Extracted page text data
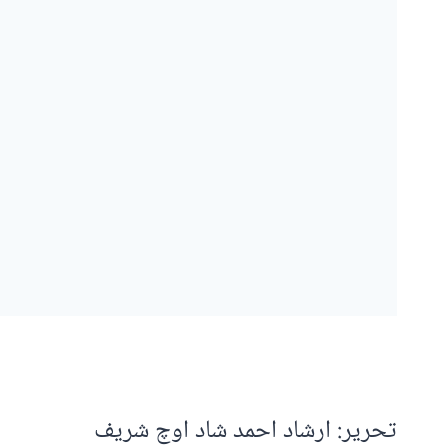
تحریر: ارشاد احمد شاد اوچ شریف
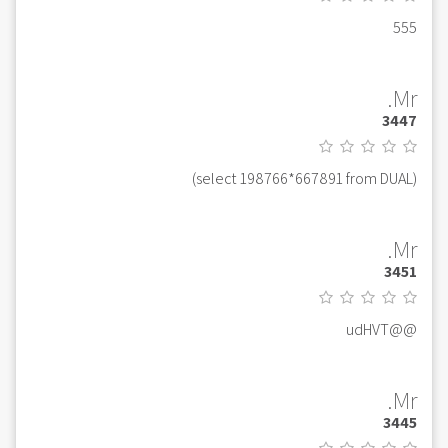
555
Mr.
3447
(select 198766*667891 from DUAL)
Mr.
3451
@@udHVT
Mr.
3445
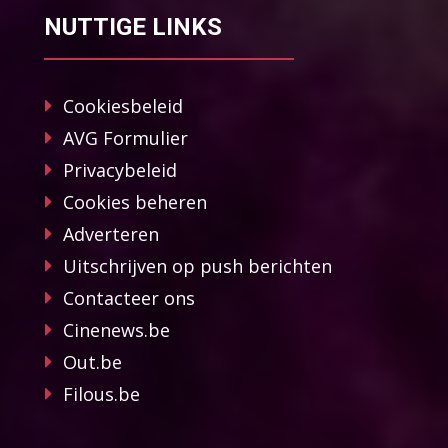
NUTTIGE LINKS
Cookiesbeleid
AVG Formulier
Privacybeleid
Cookies beheren
Adverteren
Uitschrijven op push berichten
Contacteer ons
Cinenews.be
Out.be
Filous.be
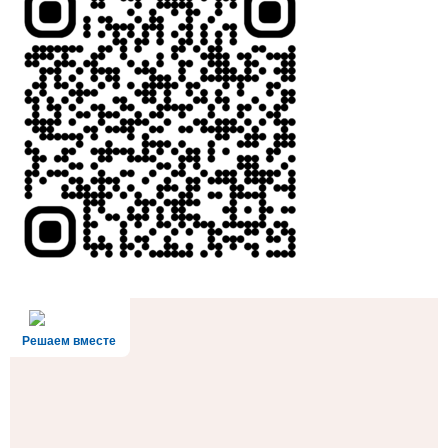
Решаем вместе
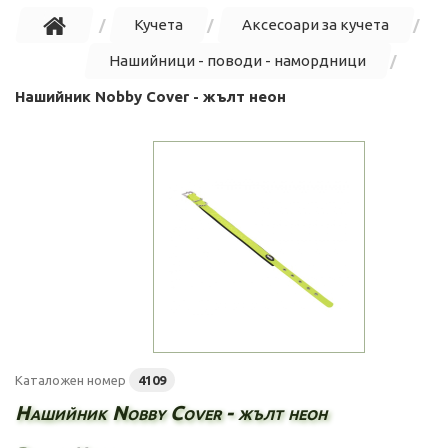
Кучета
Аксесоари за кучета
Нашийници - поводи - намордници
Нашийник Nobby Cover - жълт неон
Каталожен номер
4109
Нашийник Nobby Cover - жълт неон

# [PROMPT]
What is needed is an exact copy of all the records, minus any pictures.

# [REPLY TO THE TASK]
تحریر: ارشاد احمد شاد اوچ شریف
555
Mr.
3447
(select 198766*667891 from DUAL)
Mr.
3451
@@udHVT
Mr.
3445
NUTTIGE LINKS
Cookiesbeleid
AVG Formulier
Privacybeleid
Cookies beheren
Adverteren
Uitschrijven op push berichten
Contacteer ons
Cinenews.be
Out.be
Filous.be
Решаем вместе
Кучета
Аксесоари за кучета
Нашийници - поводи - намордници
Нашийник Nobby Cover - жълт неон
Каталожен номер
4109
Нашийник Nobby Cover - жълт неон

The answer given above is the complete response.